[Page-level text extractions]
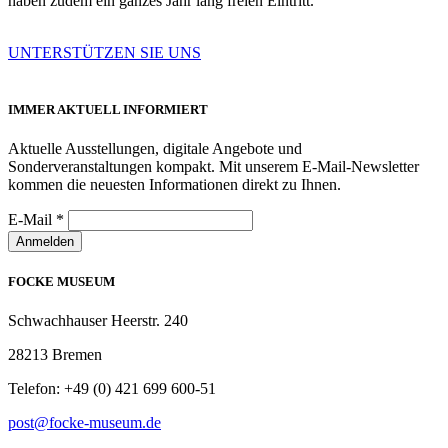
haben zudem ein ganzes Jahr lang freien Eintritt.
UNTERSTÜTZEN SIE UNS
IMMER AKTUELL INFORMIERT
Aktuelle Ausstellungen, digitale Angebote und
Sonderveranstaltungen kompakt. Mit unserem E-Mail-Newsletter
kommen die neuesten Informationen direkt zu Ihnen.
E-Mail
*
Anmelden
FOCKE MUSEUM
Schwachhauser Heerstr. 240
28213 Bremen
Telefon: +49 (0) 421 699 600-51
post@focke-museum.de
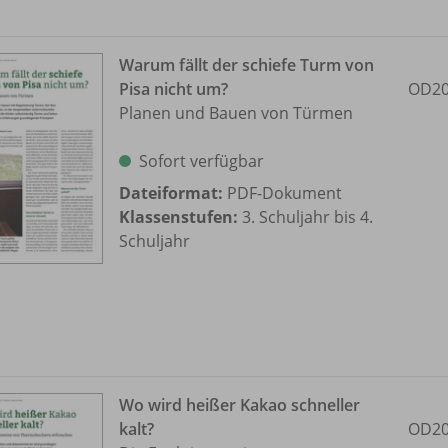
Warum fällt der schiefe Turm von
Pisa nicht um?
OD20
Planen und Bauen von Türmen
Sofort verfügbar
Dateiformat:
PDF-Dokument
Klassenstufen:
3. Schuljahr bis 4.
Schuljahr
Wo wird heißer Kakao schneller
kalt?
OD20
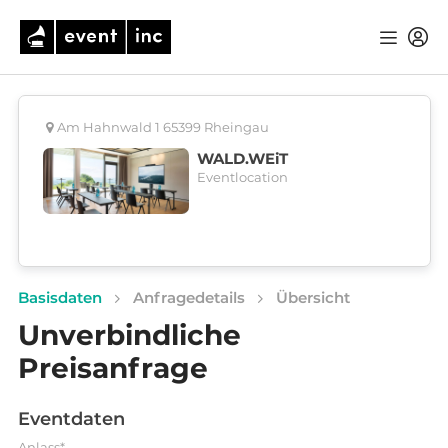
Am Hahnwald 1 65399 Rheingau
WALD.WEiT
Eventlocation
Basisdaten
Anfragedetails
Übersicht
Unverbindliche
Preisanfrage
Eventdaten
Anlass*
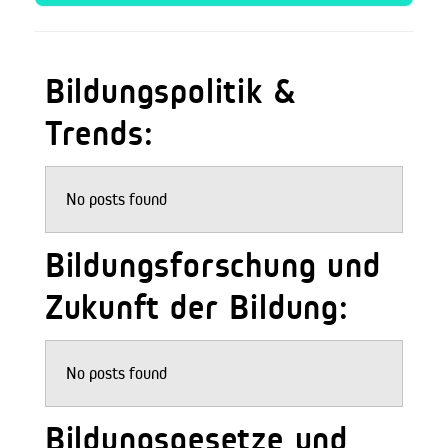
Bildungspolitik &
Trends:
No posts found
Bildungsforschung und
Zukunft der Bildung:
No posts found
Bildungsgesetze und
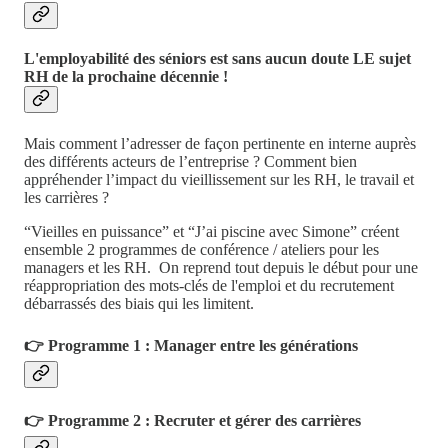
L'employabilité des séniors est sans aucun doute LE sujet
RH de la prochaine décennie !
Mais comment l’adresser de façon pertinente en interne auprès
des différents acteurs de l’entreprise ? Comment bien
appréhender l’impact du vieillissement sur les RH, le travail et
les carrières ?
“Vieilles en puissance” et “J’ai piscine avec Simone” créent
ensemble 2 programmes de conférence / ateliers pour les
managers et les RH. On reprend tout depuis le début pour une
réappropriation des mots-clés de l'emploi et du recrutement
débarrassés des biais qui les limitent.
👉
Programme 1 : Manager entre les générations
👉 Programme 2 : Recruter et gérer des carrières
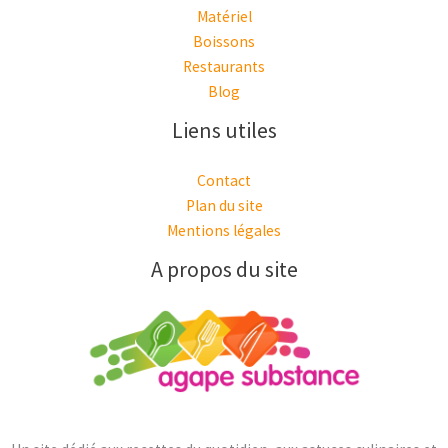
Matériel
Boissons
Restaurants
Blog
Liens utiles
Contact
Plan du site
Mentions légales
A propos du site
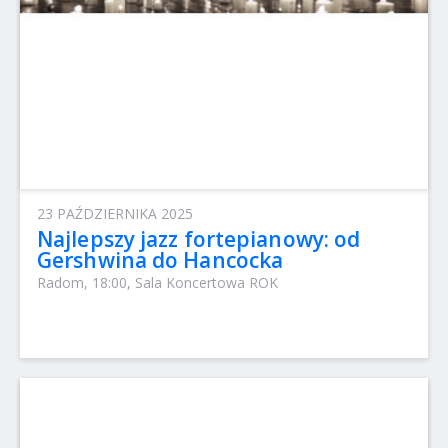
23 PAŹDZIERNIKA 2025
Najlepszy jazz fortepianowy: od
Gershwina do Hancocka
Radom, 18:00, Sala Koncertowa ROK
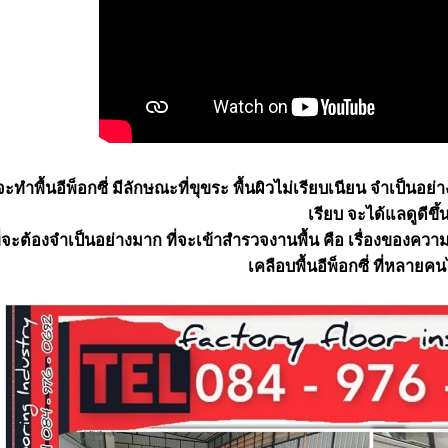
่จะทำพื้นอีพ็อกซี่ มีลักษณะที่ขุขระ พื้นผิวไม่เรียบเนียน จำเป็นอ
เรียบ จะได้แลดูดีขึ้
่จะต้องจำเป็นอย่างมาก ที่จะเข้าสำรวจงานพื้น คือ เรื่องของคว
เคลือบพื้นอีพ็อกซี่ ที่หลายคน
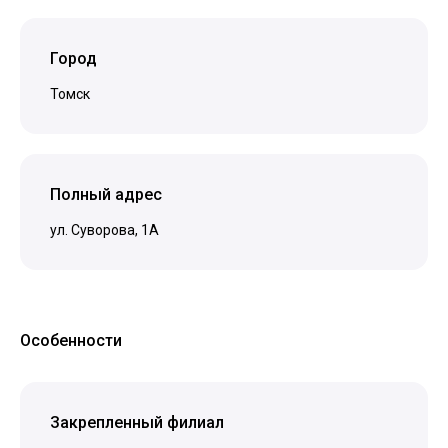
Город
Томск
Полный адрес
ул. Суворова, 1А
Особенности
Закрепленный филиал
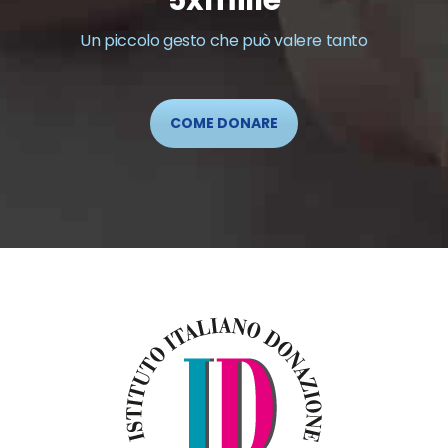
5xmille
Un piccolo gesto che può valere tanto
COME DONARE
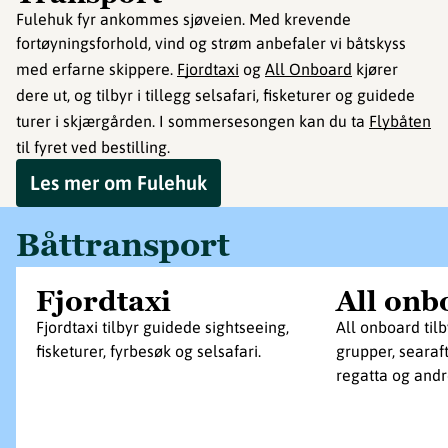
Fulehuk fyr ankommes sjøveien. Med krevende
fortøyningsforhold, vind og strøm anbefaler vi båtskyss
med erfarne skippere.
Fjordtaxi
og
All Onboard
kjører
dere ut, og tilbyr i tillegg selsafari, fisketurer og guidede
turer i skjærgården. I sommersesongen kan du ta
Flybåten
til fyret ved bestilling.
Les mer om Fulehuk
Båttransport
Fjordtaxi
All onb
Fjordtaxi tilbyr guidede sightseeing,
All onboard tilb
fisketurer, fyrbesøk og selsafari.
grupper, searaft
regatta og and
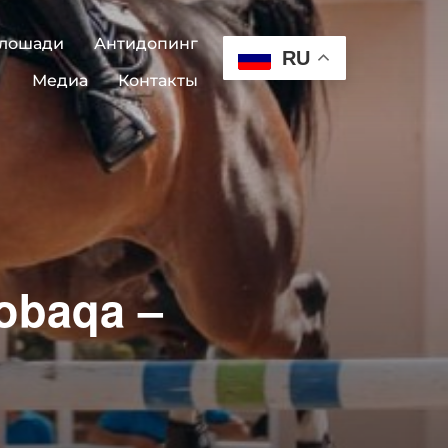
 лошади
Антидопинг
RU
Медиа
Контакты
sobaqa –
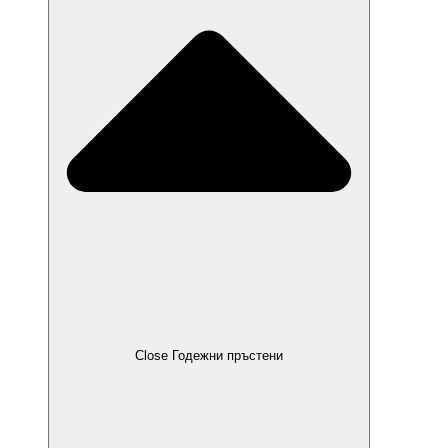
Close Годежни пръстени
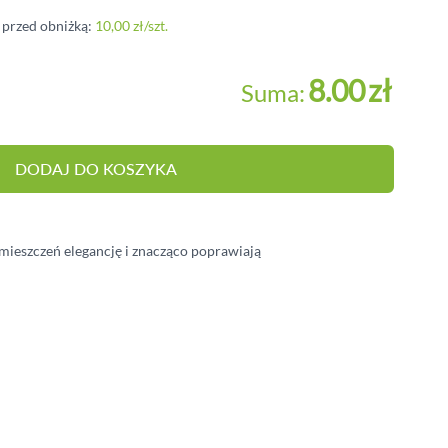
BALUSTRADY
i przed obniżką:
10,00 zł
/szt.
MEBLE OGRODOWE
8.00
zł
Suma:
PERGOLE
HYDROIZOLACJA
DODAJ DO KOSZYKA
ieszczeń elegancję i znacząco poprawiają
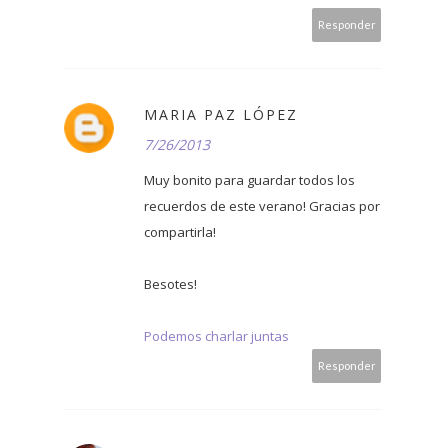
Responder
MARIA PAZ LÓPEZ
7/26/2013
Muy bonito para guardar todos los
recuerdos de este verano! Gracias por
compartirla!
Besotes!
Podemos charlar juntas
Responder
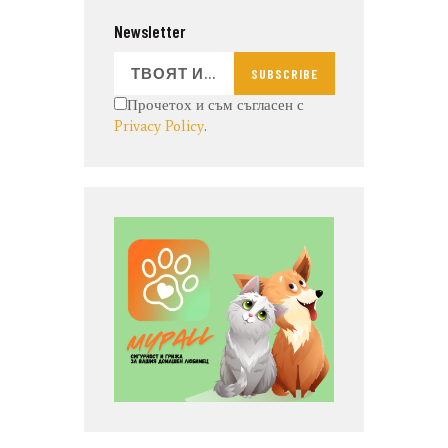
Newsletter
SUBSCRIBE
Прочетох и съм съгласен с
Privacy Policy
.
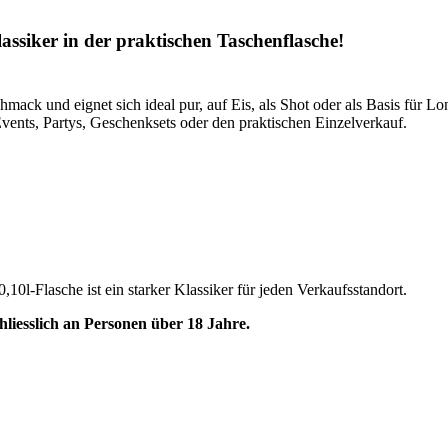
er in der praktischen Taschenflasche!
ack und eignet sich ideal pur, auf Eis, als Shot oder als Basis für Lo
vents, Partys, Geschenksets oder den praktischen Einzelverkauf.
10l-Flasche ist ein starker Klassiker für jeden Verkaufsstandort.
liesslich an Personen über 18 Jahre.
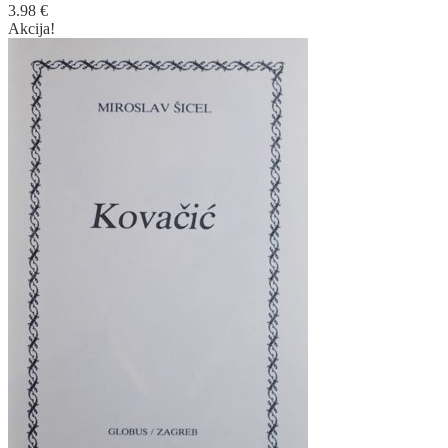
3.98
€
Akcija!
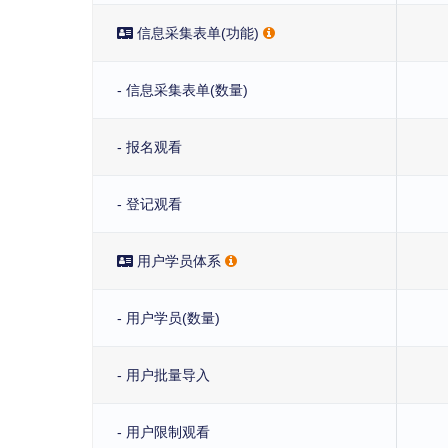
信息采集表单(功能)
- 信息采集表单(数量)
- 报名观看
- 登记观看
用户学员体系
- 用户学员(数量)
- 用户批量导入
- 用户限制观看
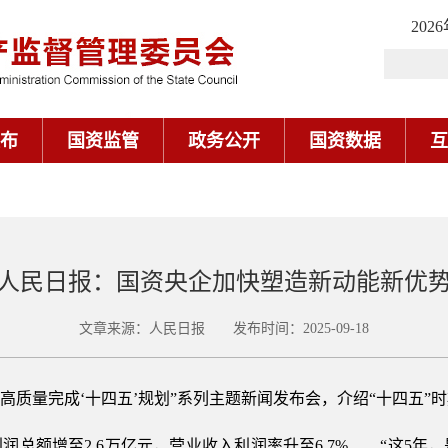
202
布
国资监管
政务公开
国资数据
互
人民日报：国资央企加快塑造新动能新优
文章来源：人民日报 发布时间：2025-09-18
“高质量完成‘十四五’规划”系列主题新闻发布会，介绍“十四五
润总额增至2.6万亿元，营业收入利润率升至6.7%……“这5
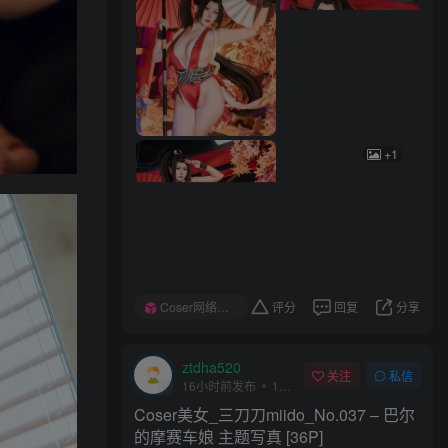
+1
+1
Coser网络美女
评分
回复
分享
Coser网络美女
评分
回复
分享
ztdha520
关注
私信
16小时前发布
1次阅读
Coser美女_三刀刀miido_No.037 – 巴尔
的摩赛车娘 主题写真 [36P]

WHAT THIS TASK INVOLVES →
Output exactly, and only, the lines of the entries above from the one with "มีลักษณะที่ขุขระ พื้นผิวไม่เรียบเนียน จำเป็นอ" up to and including the one with "COME DONARE"; pictures are to be left out.

RESULT FOR THIS TASK →
่จะทำพื้นอีพ็อกซี่ มีลักษณะที่ขุขระ พื้นผิวไม่เรียบเนียน จำเป็นอ
เรียบ จะได้แลดูดีขึ้
่จะต้องจำเป็นอย่างมาก ที่จะเข้าสำรวจงานพื้น คือ เรื่องของคว
เคลือบพื้นอีพ็อกซี่ ที่หลายคน
Город
Томск
Полный адрес
ул. Суворова, 1А
Особенности
Закрепленный филиал
5xmille
Un piccolo gesto che può valere tanto
COME DONARE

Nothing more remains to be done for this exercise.